After decades of war, Somalia to start property taxations
Saturday, October 10, 2015
Construction boom in Mogadishu, Somalia
MOGADISHU —-Somalia’s government has unveiled a new property taxations scheme as part of a new plan aimed at expanding the government’s principal income sources in a country which is recovering from decades of war.
Announcing the new tax authority, Somalia’s attorney general has ordered real estate and property owners to start paying the duty, warning that failure in paying the tax would lead to arrests.
The development comes as the Somali capital is experiencing a property boom since the ouster of Islamist militants from Mogadishu and surrounding regions in 2011.
Somalia’s property owners have long enjoyed decades of tax-free atmosphere, thanks to the instability and lack of functioning government.
Despite security challenges, Somalia’s central government is trying to impose its authority across Somalia in an attempt to restore law and order in the horn of Africa nation.
However, Mr. Dahir has instructed the local government to implement the new regulation, urging the public to help the government to start collecting property taxes revenue.
Echoing the attorney general’s new authority, Mogadishu mayor Hassan Mohamed Hussein has also announced that the local government has already started collecting property taxes in the city, pledging his administration would implement the regulation packages within a short time.
Mr.
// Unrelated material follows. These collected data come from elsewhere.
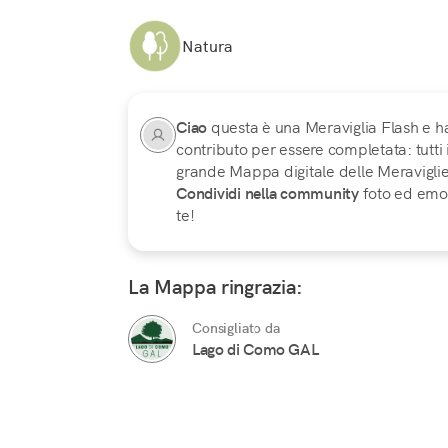
Natura
Ciao
questa è una Meraviglia Flash e h
contributo per essere completata: tutti
grande Mappa digitale delle Meraviglie d
Condividi nella community
foto ed emoz
te!
La Mappa ringrazia:
Consigliato da
Lago di Como GAL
Hussein has noted that the government would use the property tax income to build roads, public schools and the city’s economic infrastructure after decades of war.
Somalia has last seen property taxation system in 1991 before warlords overthrew the central government led by president Mohamed Siad Barre, plunging the country into endless conflict which led to the permanent destruction of the country’s economic infrastructure and ended the rule and regulations the country has enjoyed for many years.